Everything in the listing below should be repeated exactly, apart from the pictures.
Extracted material Block Start
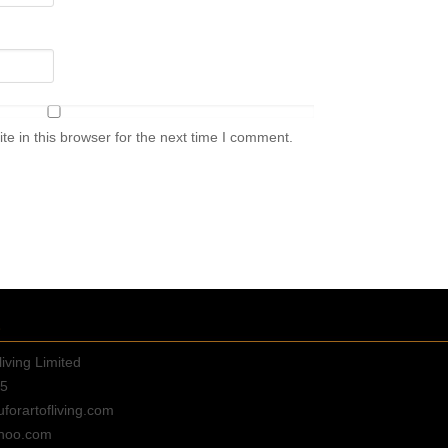
e in this browser for the next time I comment.
E
living Limited
35
orartofliving.com
hoo.com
Extracted material Block End
# Answer section:
e in this browser for the next time I comment.
E
living Limited
35
orartofliving.com
hoo.com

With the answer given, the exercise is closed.